And so might the rest of the biologists.  They can use the data to direct
their experiments more effectively.  If they are afraid of math and computers
(is that your problem?? :-) then there are plenty of theoretical-types whom
they can team up with.

>>  avoid the terrible biases that we
>> currently have in the GenBank database.
>I'm sorry, but this does not seem like a terribly important
>problem.  GenBank is skewed.  Big deal.  It gets the job done.
>We find genes, we miss some stuff.  Science slops along and
>we still find those self-splicing introns and centromeres and
>other cool things.  Without the sequence of the human genome.
>And with many people happily employed (for now) producing 
>gobs of worthwhile data. 

The problem is here, and getting worse.  You apparently haven't tried
to make a consistent dataset from the data in GenBank.  It's a tough job!
The point about the genome project is that we don't need to miss anything
anymore.  You seem to have the idea that some genes are not important,
and that 'junk' DNA exists in the genome.  Consider that this merely
is a way for you to express to the rest of us how ignorant you are.
(We are also, but we admit it.  Do you admit that you are ignorant?)

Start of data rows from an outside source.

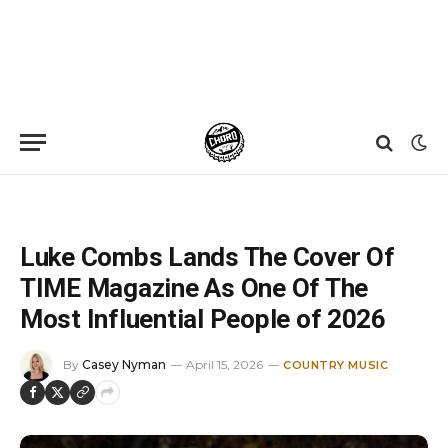
Home
»
News
»
Luke Combs Lands The Cover Of TIME Magazine As One Of The Most Influential People of 2026
Luke Combs Lands The Cover Of
TIME Magazine As One Of The
Most Influential People of 2026
By
Casey Nyman
April 15, 2026
COUNTRY MUSIC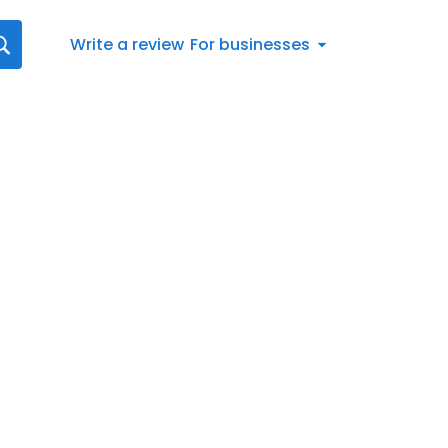
Write a review
For businesses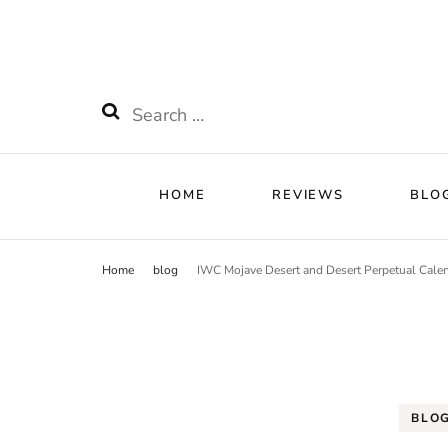
HOME
RE
Watchnificent
Watchnificent Watches
HOME
REVIEWS
BLO
Home
blog
IWC Mojave Desert and Desert Perpetual Cale
BLO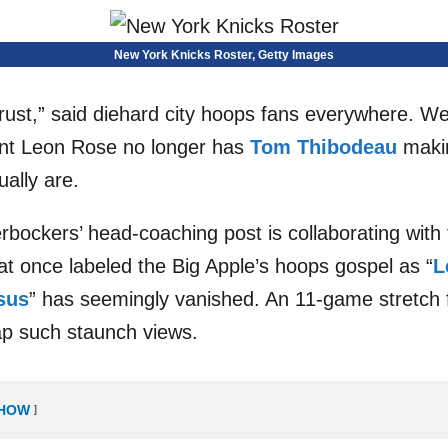
New York Knicks Roster, Getty Images
ust,” said diehard city hoops fans everywhere. Well
ent Leon Rose no longer has
Tom Thibodeau
makin
ually are.
bockers’ head-coaching post is collaborating with 
hat once labeled the Big Apple’s hoops gospel as “
L
sus
” has seemingly vanished. An 11-game stretch 
zap such staunch views.
HOW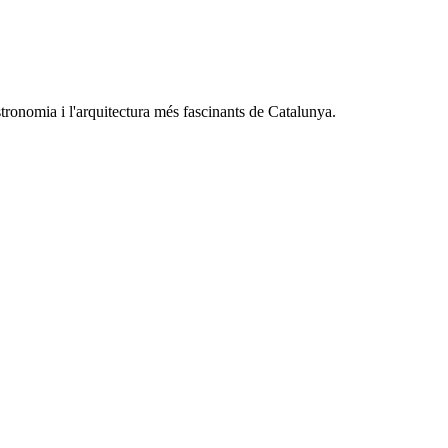
astronomia i l'arquitectura més fascinants de Catalunya.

>I mean, what's a good example of what we have missed?  We know 
>the Shine/Dalgarno sequences.

Well, you missed the other statistically important features that were
discovered by looking at the sites more carefully.  See:

author = "L. Gold
 and D. Pribnow
 and T. Schneider
 and S. Shinedling
 and B. S. Singer
 and G. Stormo",
title = "Translational initiation in prokaryotes.",
year = "1981",
journal = "Annu. Rev. Microbiol.",
volume = "35",
pages = "365-403"}

author = "G. D. Stormo
 and T. D. Schneider
 and L. M. Gold",
title = "Characterization of translational initiation sites
in {{E. coli.}}",
year = "1982",
journal = "Nucl. Acids Res.",
volume = "10",
pages = "2971-2996"}

author = "T. D. Schneider
 and G. D. Stormo
 and L. Gold
 and A. Ehrenfeucht",
title = "Information content of binding sites on nucleotide
year = "1986",
journal = "J. Mol. Biol.",
volume = "188",
pages = "415-431"}

> We have learned far more from 
>mutation than we would by sequencing a bacterial genome (note:  
>sequencing the Coli genome is indeed a cool thing to do). 

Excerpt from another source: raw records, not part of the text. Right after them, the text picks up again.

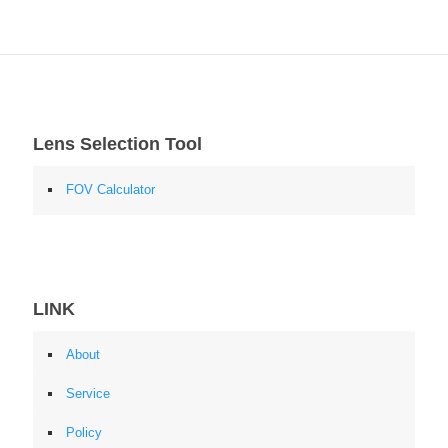
Lens Selection Tool
FOV Calculator
LINK
About
Service
Policy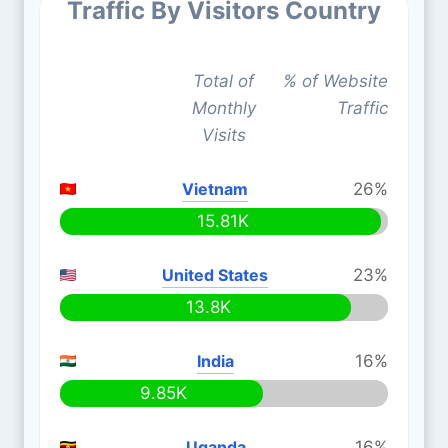
Traffic By Visitors Country
Total of
% of Website
Monthly
Traffic
Visits
Vietnam
26%
15.81K
United States
23%
13.8K
India
16%
9.85K
Uganda
16%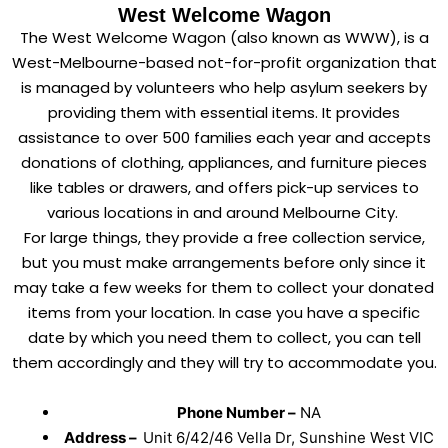
West Welcome Wagon
The West Welcome Wagon (also known as WWW), is a
West-Melbourne-based not-for-profit organization that
is managed by volunteers who help asylum seekers by
providing them with essential items. It provides
assistance to over 500 families each year and accepts
donations of clothing, appliances, and furniture pieces
like tables or drawers, and offers pick-up services to
various locations in and around Melbourne City.
For large things, they provide a free collection service,
but you must make arrangements before only since it
may take a few weeks for them to collect your donated
items from your location. In case you have a specific
date by which you need them to collect, you can tell
them accordingly and they will try to accommodate you.
Phone Number –
NA
Address –
Unit 6/42/46 Vella Dr, Sunshine West VIC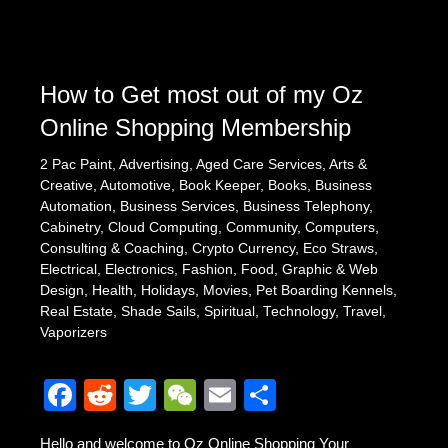
o
o
k
How to Get most out of my Oz
Online Shopping Membership
2 Pac Paint
,
Advertising
,
Aged Care Services
,
Arts &
Creative
,
Automotive
,
Book Keeper
,
Books
,
Business
Automation
,
Business Services
,
Business Telephony
,
Cabinetry
,
Cloud Computing
,
Community
,
Computers
,
Consulting & Coaching
,
Crypto Currency
,
Eco Straws
,
Electrical
,
Electronics
,
Fashion
,
Food
,
Graphic & Web
Design
,
Health
,
Holidays
,
Movies
,
Pet Boarding Kennels
,
Real Estate
,
Shade Sails
,
Spiritual
,
Technology
,
Travel
,
Vaporizers
F
R
T
W
E
S
a
e
wi
e
m
h
Hello and welcome to Oz Online Shopping Your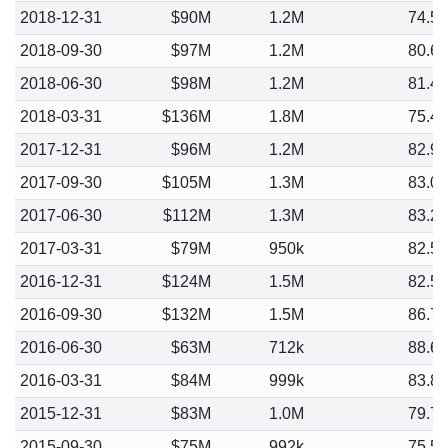
2018-12-31
$90M
1.2M
74.5
2018-09-30
$97M
1.2M
80.6
2018-06-30
$98M
1.2M
81.4
2018-03-31
$136M
1.8M
75.4
2017-12-31
$96M
1.2M
82.9
2017-09-30
$105M
1.3M
83.0
2017-06-30
$112M
1.3M
83.2
2017-03-31
$79M
950k
82.5
2016-12-31
$124M
1.5M
82.5
2016-09-30
$132M
1.5M
86.7
2016-06-30
$63M
712k
88.6
2016-03-31
$84M
999k
83.8
2015-12-31
$83M
1.0M
79.7
2015-09-30
$75M
992k
75.5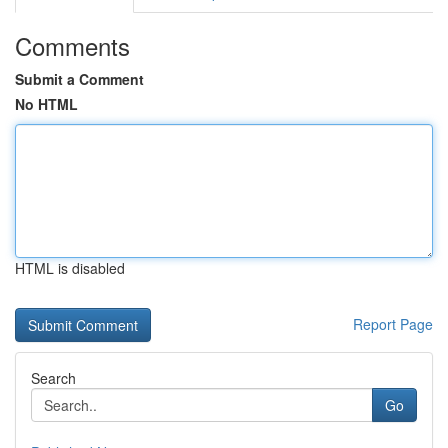
Comments
Submit a Comment
No HTML
HTML is disabled
Report Page
Search
Go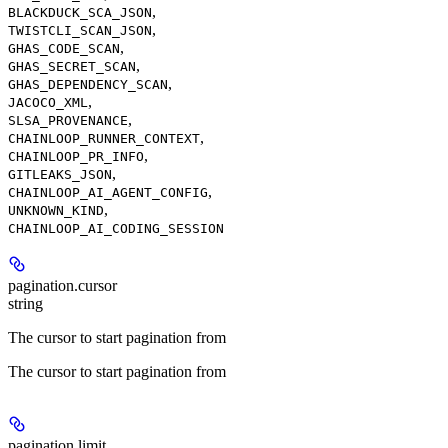
,
BLACKDUCK_SCA_JSON
,
TWISTCLI_SCAN_JSON
,
GHAS_CODE_SCAN
,
GHAS_SECRET_SCAN
,
GHAS_DEPENDENCY_SCAN
,
JACOCO_XML
,
SLSA_PROVENANCE
,
CHAINLOOP_RUNNER_CONTEXT
,
CHAINLOOP_PR_INFO
,
GITLEAKS_JSON
,
CHAINLOOP_AI_AGENT_CONFIG
,
UNKNOWN_KIND
CHAINLOOP_AI_CODING_SESSION
pagination.cursor
string
The cursor to start pagination from
The cursor to start pagination from
pagination.limit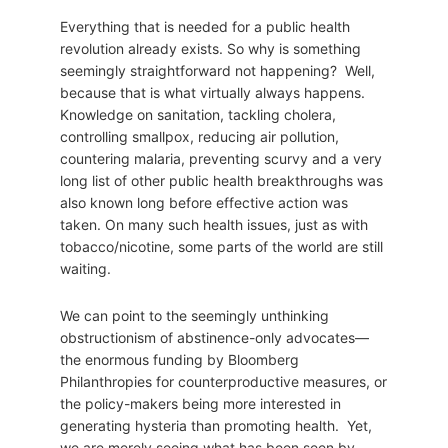
Everything that is needed for a public health
revolution already exists. So why is something
seemingly straightforward not happening? Well,
because that is what virtually always happens.
Knowledge on sanitation, tackling cholera,
controlling smallpox, reducing air pollution,
countering malaria, preventing scurvy and a very
long list of other public health breakthroughs was
also known long before effective action was
taken. On many such health issues, just as with
tobacco/nicotine, some parts of the world are still
waiting.
We can point to the seemingly unthinking
obstructionism of abstinence-only advocates—
the enormous funding by Bloomberg
Philanthropies for counterproductive measures, or
the policy-makers being more interested in
generating hysteria than promoting health. Yet,
we are merely seeing what has been seen by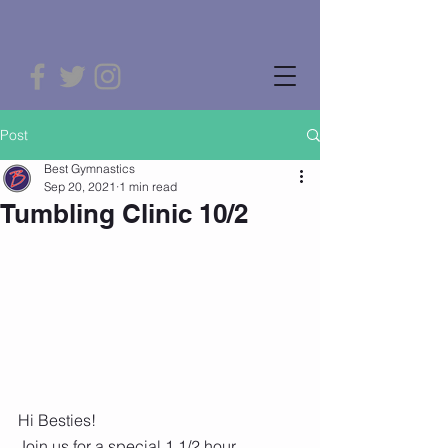
Post
Best Gymnastics
Sep 20, 2021
1 min read
Tumbling Clinic 10/2
Hi Besties! 
Join us for a special 1 1/2 hour 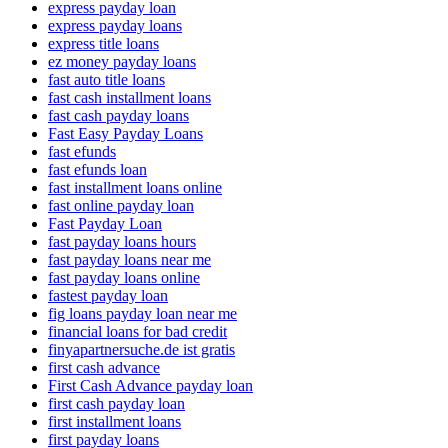
express payday loan
express payday loans
express title loans
ez money payday loans
fast auto title loans
fast cash installment loans
fast cash payday loans
Fast Easy Payday Loans
fast efunds
fast efunds loan
fast installment loans online
fast online payday loan
Fast Payday Loan
fast payday loans hours
fast payday loans near me
fast payday loans online
fastest payday loan
fig loans payday loan near me
financial loans for bad credit
finyapartnersuche.de ist gratis
first cash advance
First Cash Advance payday loan
first cash payday loan
first installment loans
first payday loans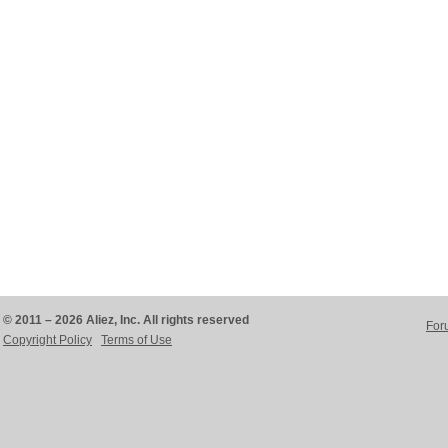
© 2011 – 2026 Aliez, Inc. All rights reserved
For
Copyright Policy
Terms of Use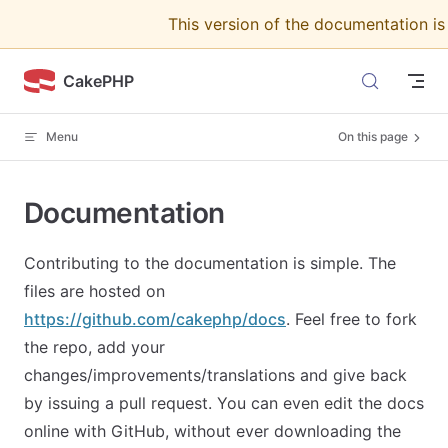
This version of the documentation i
Skip to content
CakePHP
Menu
On this page
Documentation
Contributing to the documentation is simple. The
files are hosted on
https://github.com/cakephp/docs
. Feel free to fork
the repo, add your
changes/improvements/translations and give back
by issuing a pull request. You can even edit the docs
online with GitHub, without ever downloading the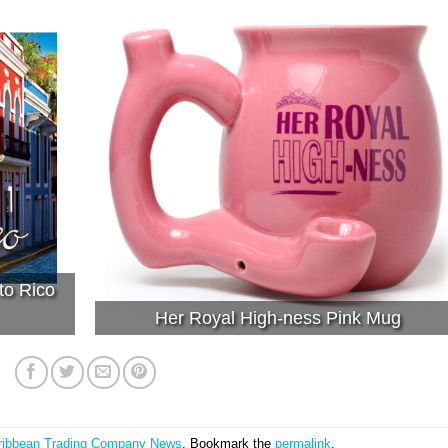
to Rico
Her Royal High-ness Pink Mug
ribbean Trading Company News
. Bookmark the
permalink
.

This is a completely flip statement, with no foundation since you didn't
quantitate your answer and the experiment has not been done.  (But I do agree
that getting that sequence will be cool.)  Genetics is certainly a powerful way
to approach biological problems.  But once one has defined a biolgically
interesting system, direct methods can produce answers that would be difficult
if not impossible to get by genetics.  For example, the sequence of a gene, or
exactly what bases are important for a promoter to function.  See:

author = "T. D. Schneider
 and G. D. Stormo",
title = "Excess Information at Bacteriophage {T7} Genomic Promoters
Detected by a Random Cloning Technique",
year = "1989",
journal = "Nucl. Acids Res.",
volume = "17",
pages = "659-674"}

>And will the "insides of introns" generate data for 2 PNAS papers and 
>a TIBS review,

yes.  The work of Andrez Konopka is an example you seem to have missed.

>or will it actually be worth the billions of 
>dollars it will take to properly correct this horrific accounting

Your mistake here is to suggest that the genome project would only give these
data.  It would give much other data also.

>> The second major justification is the enormous boost to sequencing 
>> technology that the project is making.
>Good sequencing technology stands on its own.  It does not need the Genome
>Boondoggle to help it along.

You have missed the point.  The project will focus more people on the
problems of sequencing, and the art will improve as a result.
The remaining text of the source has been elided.